So Far Away and Yet So Close: High Availability Meets Remote Management

by Jacqueline Emigh

How about a world where 'bluescreened' servers can be recovered over the network? Intel-based high availability systems got some attention at Microsoft's WinHEC.

Over the past week or so, Microsoft and some of its allies have put on a strong push on promoting server enhancements geared to Windows crash prevention. In a pitch to network managers, NEC, for example, is positioning its emerging lineup of fault tolerant (FT) servers as an alternative to clustering in any situation where high system uptime is deemed "mission-critical."
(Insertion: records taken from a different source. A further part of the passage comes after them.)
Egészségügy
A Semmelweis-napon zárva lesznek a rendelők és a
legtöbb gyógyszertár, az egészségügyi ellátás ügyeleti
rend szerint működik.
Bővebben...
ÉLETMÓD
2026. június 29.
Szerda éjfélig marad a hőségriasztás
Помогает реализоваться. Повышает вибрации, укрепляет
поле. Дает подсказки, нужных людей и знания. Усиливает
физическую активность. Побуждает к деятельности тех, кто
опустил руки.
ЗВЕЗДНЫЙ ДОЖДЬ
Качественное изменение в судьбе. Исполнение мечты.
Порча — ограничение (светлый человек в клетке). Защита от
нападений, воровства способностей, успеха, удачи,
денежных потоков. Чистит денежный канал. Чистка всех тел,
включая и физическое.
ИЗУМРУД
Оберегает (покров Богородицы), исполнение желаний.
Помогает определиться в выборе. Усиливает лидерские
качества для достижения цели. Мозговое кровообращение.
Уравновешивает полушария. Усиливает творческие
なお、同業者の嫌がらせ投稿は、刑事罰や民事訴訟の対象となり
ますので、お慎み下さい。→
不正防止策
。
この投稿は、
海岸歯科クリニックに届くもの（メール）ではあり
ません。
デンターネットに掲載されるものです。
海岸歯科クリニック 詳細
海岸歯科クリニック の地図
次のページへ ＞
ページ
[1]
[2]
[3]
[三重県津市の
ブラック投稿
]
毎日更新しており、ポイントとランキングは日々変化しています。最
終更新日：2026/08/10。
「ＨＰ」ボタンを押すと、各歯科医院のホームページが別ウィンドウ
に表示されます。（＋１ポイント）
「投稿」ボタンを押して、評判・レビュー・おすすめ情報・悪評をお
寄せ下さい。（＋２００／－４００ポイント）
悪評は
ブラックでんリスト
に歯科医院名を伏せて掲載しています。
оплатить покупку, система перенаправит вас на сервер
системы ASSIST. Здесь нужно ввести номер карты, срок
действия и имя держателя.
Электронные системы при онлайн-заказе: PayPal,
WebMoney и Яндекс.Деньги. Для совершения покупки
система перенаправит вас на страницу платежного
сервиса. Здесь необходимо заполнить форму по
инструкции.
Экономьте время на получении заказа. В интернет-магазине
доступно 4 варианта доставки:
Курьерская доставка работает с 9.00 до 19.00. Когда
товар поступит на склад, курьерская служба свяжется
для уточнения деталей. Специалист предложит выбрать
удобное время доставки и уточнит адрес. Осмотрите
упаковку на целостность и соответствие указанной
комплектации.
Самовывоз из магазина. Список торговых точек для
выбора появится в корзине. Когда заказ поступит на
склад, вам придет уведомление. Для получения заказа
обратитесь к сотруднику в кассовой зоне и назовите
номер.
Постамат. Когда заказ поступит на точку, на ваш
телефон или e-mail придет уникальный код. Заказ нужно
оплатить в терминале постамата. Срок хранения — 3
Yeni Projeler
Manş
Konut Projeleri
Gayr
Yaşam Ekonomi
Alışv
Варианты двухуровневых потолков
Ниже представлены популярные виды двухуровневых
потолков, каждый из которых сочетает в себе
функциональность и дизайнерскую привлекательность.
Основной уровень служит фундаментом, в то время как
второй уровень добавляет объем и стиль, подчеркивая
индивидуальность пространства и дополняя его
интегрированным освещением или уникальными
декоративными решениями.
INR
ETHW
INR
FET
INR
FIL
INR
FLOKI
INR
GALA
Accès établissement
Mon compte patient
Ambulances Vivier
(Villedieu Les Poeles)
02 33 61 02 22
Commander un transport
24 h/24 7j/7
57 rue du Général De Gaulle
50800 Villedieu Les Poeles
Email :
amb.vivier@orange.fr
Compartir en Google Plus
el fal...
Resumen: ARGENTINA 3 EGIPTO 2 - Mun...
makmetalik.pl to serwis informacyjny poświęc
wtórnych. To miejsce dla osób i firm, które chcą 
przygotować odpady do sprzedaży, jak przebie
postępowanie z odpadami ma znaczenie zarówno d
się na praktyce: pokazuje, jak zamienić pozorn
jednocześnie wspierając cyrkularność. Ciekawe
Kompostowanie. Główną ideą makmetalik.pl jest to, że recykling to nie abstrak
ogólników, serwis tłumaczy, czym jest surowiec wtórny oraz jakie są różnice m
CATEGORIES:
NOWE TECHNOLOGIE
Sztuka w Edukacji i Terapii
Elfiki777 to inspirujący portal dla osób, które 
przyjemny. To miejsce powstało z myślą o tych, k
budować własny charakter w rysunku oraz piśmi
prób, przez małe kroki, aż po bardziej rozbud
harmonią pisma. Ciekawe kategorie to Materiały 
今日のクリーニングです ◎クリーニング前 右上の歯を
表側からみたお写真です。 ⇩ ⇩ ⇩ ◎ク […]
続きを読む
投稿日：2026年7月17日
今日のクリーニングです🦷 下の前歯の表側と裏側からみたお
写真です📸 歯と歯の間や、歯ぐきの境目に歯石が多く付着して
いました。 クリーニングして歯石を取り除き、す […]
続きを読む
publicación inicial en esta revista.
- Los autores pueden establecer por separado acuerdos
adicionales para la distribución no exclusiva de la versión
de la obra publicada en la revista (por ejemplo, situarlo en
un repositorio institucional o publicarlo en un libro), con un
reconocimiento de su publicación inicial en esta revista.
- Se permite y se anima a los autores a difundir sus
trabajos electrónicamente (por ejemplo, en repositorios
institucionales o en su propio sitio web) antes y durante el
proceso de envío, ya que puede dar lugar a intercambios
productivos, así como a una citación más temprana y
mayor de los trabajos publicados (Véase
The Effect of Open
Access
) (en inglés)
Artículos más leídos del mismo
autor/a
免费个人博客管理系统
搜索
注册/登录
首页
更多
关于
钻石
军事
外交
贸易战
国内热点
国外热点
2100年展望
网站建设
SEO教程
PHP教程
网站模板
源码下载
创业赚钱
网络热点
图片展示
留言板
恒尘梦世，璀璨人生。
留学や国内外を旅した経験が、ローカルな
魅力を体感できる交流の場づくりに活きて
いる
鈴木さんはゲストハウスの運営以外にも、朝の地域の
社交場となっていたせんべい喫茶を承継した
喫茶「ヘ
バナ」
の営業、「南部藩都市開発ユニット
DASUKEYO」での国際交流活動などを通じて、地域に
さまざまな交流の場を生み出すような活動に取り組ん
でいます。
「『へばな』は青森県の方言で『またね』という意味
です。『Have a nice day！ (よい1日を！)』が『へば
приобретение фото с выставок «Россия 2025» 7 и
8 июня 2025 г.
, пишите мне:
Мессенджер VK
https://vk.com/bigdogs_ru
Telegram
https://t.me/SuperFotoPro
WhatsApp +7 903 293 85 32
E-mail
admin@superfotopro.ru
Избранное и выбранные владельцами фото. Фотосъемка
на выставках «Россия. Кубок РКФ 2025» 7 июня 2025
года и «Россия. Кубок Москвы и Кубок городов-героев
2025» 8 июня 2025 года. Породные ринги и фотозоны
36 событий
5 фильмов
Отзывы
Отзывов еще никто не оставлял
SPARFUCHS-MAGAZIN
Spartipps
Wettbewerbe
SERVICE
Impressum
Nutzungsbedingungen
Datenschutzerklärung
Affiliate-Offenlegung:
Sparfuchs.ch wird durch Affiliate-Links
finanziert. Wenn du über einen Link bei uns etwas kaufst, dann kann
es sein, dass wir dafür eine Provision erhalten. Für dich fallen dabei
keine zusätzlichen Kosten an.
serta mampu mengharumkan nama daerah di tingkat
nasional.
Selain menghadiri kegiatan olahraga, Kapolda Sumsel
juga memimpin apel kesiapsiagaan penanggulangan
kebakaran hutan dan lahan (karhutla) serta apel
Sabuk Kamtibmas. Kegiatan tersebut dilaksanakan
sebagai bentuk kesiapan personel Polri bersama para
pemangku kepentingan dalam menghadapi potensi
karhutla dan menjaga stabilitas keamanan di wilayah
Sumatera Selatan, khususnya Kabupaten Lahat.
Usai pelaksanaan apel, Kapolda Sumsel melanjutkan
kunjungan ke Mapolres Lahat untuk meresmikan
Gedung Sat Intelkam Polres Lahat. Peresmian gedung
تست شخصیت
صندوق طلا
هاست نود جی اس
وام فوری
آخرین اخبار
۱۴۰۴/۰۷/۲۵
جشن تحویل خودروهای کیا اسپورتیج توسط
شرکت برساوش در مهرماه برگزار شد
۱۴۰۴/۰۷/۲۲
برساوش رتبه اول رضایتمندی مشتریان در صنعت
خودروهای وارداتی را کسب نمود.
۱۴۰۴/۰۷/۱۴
About a year from now, NEC will introduce a three-CPU FT server to the US market, according to Mike Mitsch, NEC's director of enterprise computing. Available since last fall in one- and two-processor configurations, the NEC Express5800/ft320La server comes with remote management features that are "unique in the industry," Mitsch contended, during a presentation to Windows systems managers last Thursday.

NEC is already selling a three-processor FT server in Japan. The US edition will be a blade server. "We want to use the three-processor architecture to differentiate our blade server from other (future) blade servers," he said.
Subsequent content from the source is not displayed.